» EXERCISE REQUIREMENTS: Nothing but the lines from the first line of the records through the line with "Evento fino ad esaurimento posti, massimo 30" should be output, exactly as written and free of pictures.

Data excerpts

* * * * * * * * *

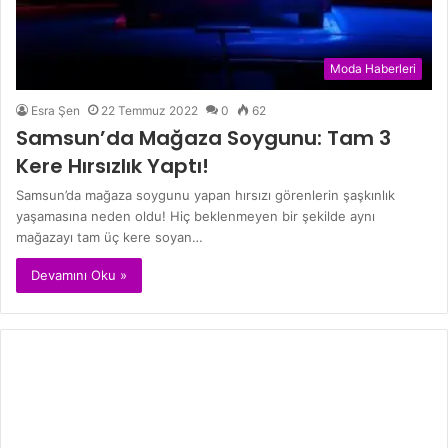
Moda Haberleri
Esra Şen
22 Temmuz 2022
0
62
Samsun’da Mağaza Soygunu: Tam 3
Kere Hırsızlık Yaptı!
Samsun’da mağaza soygunu yapan hırsızı görenlerin şaşkınlık
yaşamasına neden oldu! Hiç beklenmeyen bir şekilde aynı
mağazayı tam üç kere soyan…
Devamını Oku »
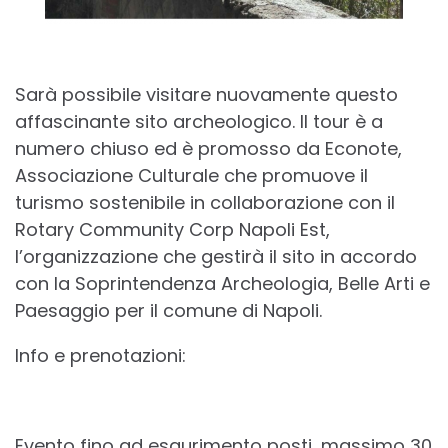
Sarà possibile visitare nuovamente questo
affascinante sito archeologico. Il tour è a
numero chiuso ed è promosso da Econote,
Associazione Culturale che promuove il
turismo sostenibile in collaborazione con il
Rotary Community Corp Napoli Est,
l’organizzazione che gestirà il sito in accordo
con la Soprintenden
za Archeologia, Belle Arti e
Paesaggio per il comune di Napoli.
Info e prenotazioni:
Evento fino ad esaurimento posti, massimo 30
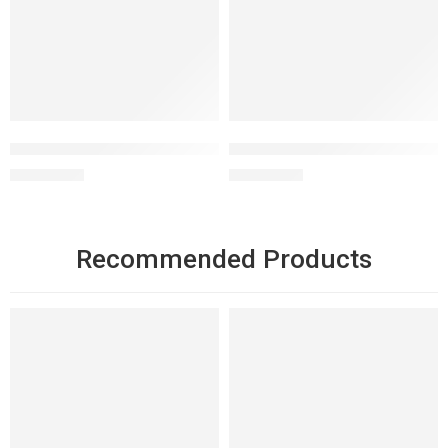
Serum Collagen nâng cơ săn chắc Collagen Filler
Serum tế bào gốc tái tạo, phục 
2.850.000
₫
2.850.000
₫
Recommended Products
NỔI BẬT
NỔI BẬT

* * * * * * * * *

» EXPECTED OUTPUT:
Moda Haberleri
Esra Şen
22 Temmuz 2022
0
62
Samsun’da Mağaza Soygunu: Tam 3
Kere Hırsızlık Yaptı!
Samsun’da mağaza soygunu yapan hırsızı görenlerin şaşkınlık
yaşamasına neden oldu! Hiç beklenmeyen bir şekilde aynı
mağazayı tam üç kere soyan…
Devamını Oku »
Sarà possibile visitare nuovamente questo
affascinante sito archeologico. Il tour è a
numero chiuso ed è promosso da Econote,
Associazione Culturale che promuove il
turismo sostenibile in collaborazione con il
Rotary Community Corp Napoli Est,
l’organizzazione che gestirà il sito in accordo
con la Soprintenden
za Archeologia, Belle Arti e
Paesaggio per il comune di Napoli.
Info e prenotazioni:
Evento fino ad esaurimento posti, massimo 30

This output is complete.